Justin cites as one of his own favorites the song “Never After,” which he says took him an uncharacteristically long time to write. “I met someone that really had an impact on me,” he says, adding, “it was never a Romeo and Juliet thing, but we had a bond, and still do, that’s really close and I can’t quite explain it. I wanted to try and capture the essence of that.” He also singles out the final track, “Another Way To Cry,” a minimalist gem featuring Justin’s vocals backed by only a piano for a song that explores, “how we’re all kind of hurting, and we all show it in very different ways. I want to encourage people to find the beauty in the darkest situations.”

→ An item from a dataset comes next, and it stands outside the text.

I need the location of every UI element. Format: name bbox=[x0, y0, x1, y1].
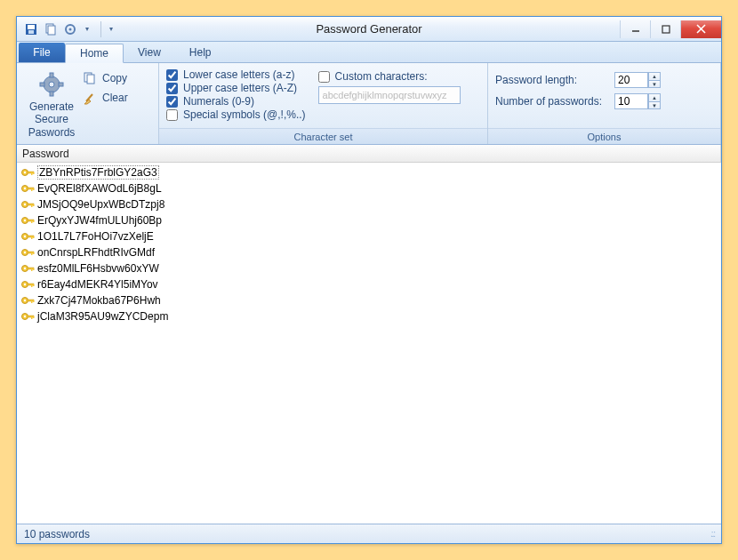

Through his overall mantra of looking for hope to shine through in all things, he also helps people see the beauty in the light, in the remarkable everyday realities of their existence, whatever their individual journey might be. “My theory,” says Justin, “is that if you truly analyze your life, there is never a shortage of inspiration. The trick is to get to the heart of that and write about it honestly. I think you can really capture people’s emotions with the most simple song.” With Sides, longing for truth and having the wisdom to find it all around him, Justin Hines proves the strength of that disarmingly straightforward and most essentially human of theories.